ENH Add eigh as a solver in MDS #22330

Micky774 · 2022-01-29T20:28:52Z

Reference Issues/PRs

Fixes #15272
Resolves #16067 (Stalled)

What does this implement/fix? Explain your changes.

PR #16067:
Adds implementation of Multidimensional scaling (MDS), which uses Singular Value Decompostion (SVD) method. SVD works much faster and far more accurate for Euclidean matrixes than SMACOF algorithm (current implementation of MDS in sklearn/manifold module).

This PR:
Addresses review comments and provides further forum for discussion regarding API.

Any other comments?

Micky774 · 2022-01-29T20:57:39Z

One minor note is that since we default metric=True, I went ahead and changed the default solver to svd since I wager that in most cases where a user is operating MDS in a metric context, the dissimilarity matrix will be Euclidean for the solver.

On that note, re: @smarie 's comment

The term Euclidean, in this context, refers to a property that dissimilarity matrices may have. Specifically:

which is from

"Metric and Euclidean properties of dissimilarity coefficients"
J. C. Gower and P. Legendre, Journal of Classification 3, 5–48 (1986)

I do, however, think that the term is confusing at best since it's an overloaded name. Perhaps we ought to consider rephrasing the condition, or clarifying what Euclidean means in this specific context.

Also, regarding why this method uses the eigen-solver, the classical metric MDS strategy directly uses the eigenvalue decomposition.

Micky774 · 2022-01-29T21:25:14Z

One minor note is that since we default metric=True, I went ahead and changed the default solver to svd since I wager that in most cases where a user is operating MDS in a metric context, the dissimilarity matrix will be Euclidean for the solver.

~~Actually I changed it to begin with solver='auto' and resolve it to svd or smacof based on whether metric=True or not, resp.~~

Ignore all of that. I have removed auto and gone back to defaulting to smacof to maintain generality of a default MDS estimator.

cmarmo · 2022-02-03T19:12:13Z

Hi @Micky774, thanks for your follow-up! For reviewers, please notice that the failures are related to #22061 : this PR is ready for review. Thanks!

Micky774 · 2022-02-12T22:08:46Z

@NicolasHug @adrinjalali I wonder if either of you would be interested in reviewing this

Micky774 · 2022-02-15T23:52:21Z

Okay I'm not sure why it's failing the CI linting test:

When I run black locally, I get no issue (indeed it didn't stop me during pre-commit either). When I make the change that the CI black is suggesting, then re-run it, I get this result.

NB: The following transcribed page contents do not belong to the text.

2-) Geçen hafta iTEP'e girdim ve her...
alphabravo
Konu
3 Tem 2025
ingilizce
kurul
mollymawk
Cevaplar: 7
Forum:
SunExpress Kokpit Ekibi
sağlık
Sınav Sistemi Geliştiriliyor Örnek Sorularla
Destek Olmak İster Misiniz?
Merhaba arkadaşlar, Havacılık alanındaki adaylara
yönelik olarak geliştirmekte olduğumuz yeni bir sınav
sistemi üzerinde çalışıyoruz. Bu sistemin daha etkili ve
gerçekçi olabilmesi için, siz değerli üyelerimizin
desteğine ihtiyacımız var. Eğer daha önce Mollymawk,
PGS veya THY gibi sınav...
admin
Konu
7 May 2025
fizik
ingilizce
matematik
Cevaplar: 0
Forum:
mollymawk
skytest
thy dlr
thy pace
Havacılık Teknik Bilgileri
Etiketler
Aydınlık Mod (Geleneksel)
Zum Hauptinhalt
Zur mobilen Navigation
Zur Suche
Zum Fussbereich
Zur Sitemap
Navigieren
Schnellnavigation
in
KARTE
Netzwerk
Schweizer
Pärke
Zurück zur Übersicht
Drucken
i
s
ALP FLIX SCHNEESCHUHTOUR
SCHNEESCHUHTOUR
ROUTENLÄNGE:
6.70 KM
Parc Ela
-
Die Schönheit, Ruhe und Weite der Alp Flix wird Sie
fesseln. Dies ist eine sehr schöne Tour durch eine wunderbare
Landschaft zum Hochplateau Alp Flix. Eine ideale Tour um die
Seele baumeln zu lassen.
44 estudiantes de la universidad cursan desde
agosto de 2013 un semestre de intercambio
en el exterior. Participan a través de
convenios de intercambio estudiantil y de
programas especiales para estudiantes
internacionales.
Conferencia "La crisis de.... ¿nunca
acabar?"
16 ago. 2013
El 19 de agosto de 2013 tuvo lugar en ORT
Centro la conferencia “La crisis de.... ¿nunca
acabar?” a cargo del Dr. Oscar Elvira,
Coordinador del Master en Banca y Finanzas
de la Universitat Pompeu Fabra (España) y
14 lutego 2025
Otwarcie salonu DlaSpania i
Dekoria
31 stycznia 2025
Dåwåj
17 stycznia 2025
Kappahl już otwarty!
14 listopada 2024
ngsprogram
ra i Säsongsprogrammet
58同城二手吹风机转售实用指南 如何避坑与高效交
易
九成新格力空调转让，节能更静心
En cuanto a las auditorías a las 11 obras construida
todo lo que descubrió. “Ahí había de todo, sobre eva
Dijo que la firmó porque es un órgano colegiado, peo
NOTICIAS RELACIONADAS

Is the CI using a different version of black? Or is there something else I'm missing?

thomasjpfan · 2022-02-16T01:54:41Z

We recently update our version of black to the stable versionersino. Installing black==22.1.0 should resolve the issue.

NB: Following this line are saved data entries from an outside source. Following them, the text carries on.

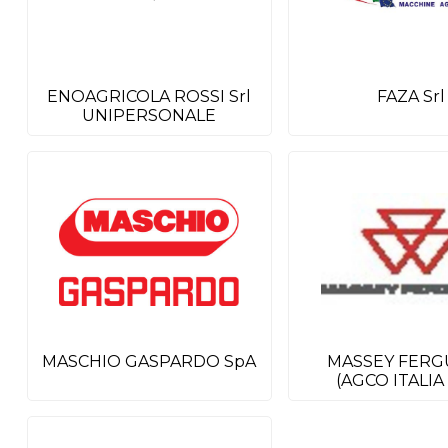
ENOAGRICOLA ROSSI Srl
FAZA Srl
UNIPERSONALE
MASCHIO GASPARDO SpA
MASSEY FER
(AGCO ITALIA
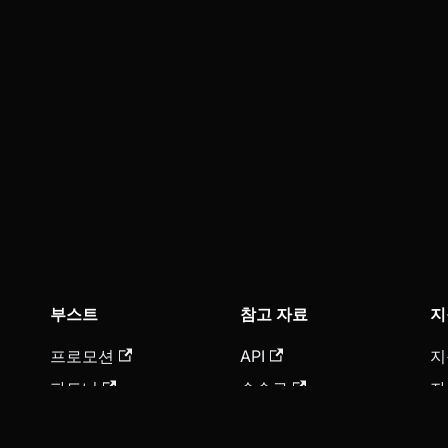
부스트
참고 자료
지
프로모션
API
지
파트너
수수료
자
제휴
선물 가이드
지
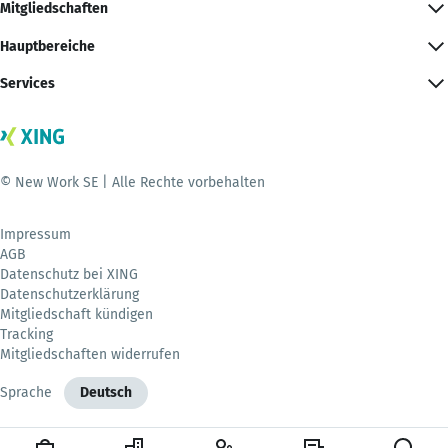
Mitgliedschaften
Hauptbereiche
Services
© New Work SE | Alle Rechte vorbehalten
Impressum
AGB
Datenschutz bei XING
Datenschutzerklärung
Mitgliedschaft kündigen
Tracking
Mitgliedschaften widerrufen
Sprache
Deutsch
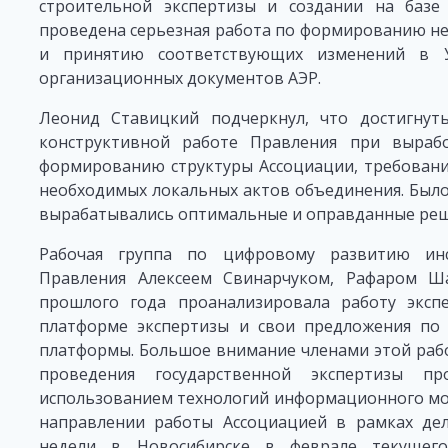
строительной экспертизы и создании на базе
проведена серьезная работа по формированию не
и принятию соответствующих изменений в У
организационных документов АЭР.
Леонид Ставицкий подчеркнул, что достигнут
конструктивной работе Правления при выраб
формированию структуры Ассоциации, требовани
необходимых локальных актов объединения. Было 
вырабатывались оптимальные и оправданные реш
Рабочая группа по цифровому развитию инс
Правления Алексеем Свинарчуком, Рафаром 
прошлого года проанализировала работу экс
платформе экспертизы и свои предложения по 
платформы. Большое внимание членами этой рабо
проведения государственной экспертизы п
использованием технологий информационного мо
направлении работы Ассоциацией в рамках де
недели в Новосибирске в феврале текущег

For merge with main and pre-commit should detect the new config and install the new version of black. Be sure the config looks like this:

scikit-learn/.pre-commit-config.yaml

Lines 8 to 9 in abbee57

    
           -   repo: https://github.com/psf/black 
        
               rev: 22.1.0

thomasjpfan

Is this called the "Classical MDS algorithm"?

Can we run a benchmark on a decently sized dataset to compare the new solver and SMACOF?

sklearn/manifold/_mds.py

doc/modules/manifold.rst

sklearn/manifold/_mds.py

dgolteanu · 2022-11-14T23:31:32Z

Sorry for an ignorant question, is this PR missing something or any chance it will make it in 1.2? Excitedly following from the sidelines :)

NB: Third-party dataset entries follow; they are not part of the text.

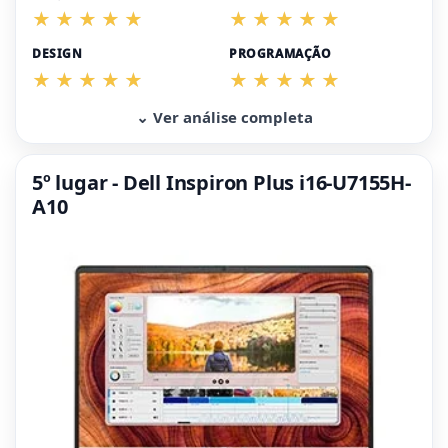
DESIGN
PROGRAMAÇÃO
⌄ Ver análise completa
5º lugar - Dell Inspiron Plus i16-U7155H-
A10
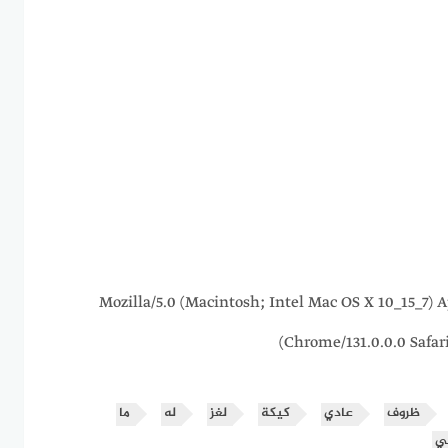
216.73.216.5 Mozilla/5.0 (Macintosh; Intel Mac OS X 10_
Chrome/131.0.0.0 Safar
ظروف
عادي
كيكة
لغز
له
ما
ي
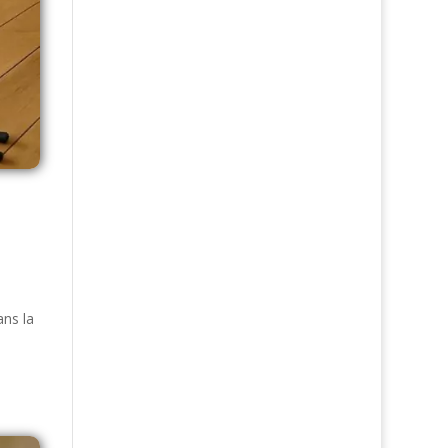
ans la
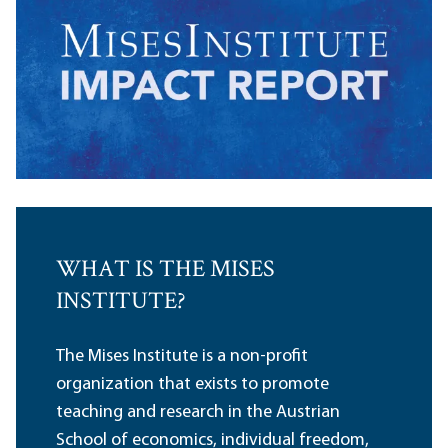
WHAT IS THE MISES
INSTITUTE?
The Mises Institute is a non-profit
organization that exists to promote
teaching and research in the Austrian
School of economics, individual freedom,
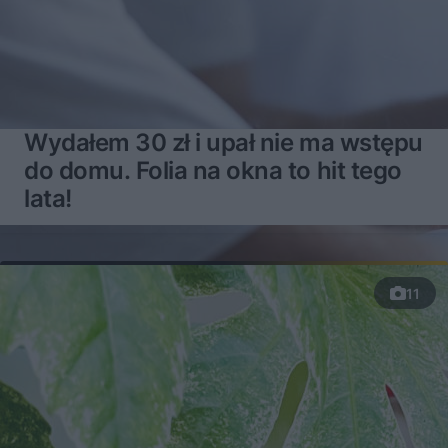
Wydałem 30 zł i upał nie ma wstępu
do domu. Folia na okna to hit tego
lata!
11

Micky774 · 2022-11-29T22:18:59Z

Sorry for an ignorant question, is this PR missing something or any chance it will make it in 1.2? Excitedly following from the sidelines :)

Sorry for the late reply -- it is currently waiting on reviewers, so it is not likely to make it into 1.2 unfortunately.

github-actions · 2023-07-27T14:02:48Z

✔️ Linting Passed

All linting checks passed. Your pull request is in excellent shape! ☀️

_{Generated for commit: 6cd2ad8. Link to the linter CI: here}

jolespin · 2024-04-23T18:09:21Z

Has this been integrated into any beta versions to use?

dkobak · 2024-10-23T08:06:10Z

While I support this PR in principle, I don't like the suggested API and some of the suggested wording in the docs. This PR implements "classical MDS" (aka "principal coordinates analysis", PCoA). Classical MDS optimizes a different loss function compared to metric MDS. The former optimizes what is called "strain" while the latter optimizes what is called "stress". For the "strain" there is an exact solution in terms of eigendecomposition. For the stress there is not, which is why SMACOF algorithm is used instead. These two things are not approximations of each other, and are not supposed to give the same result.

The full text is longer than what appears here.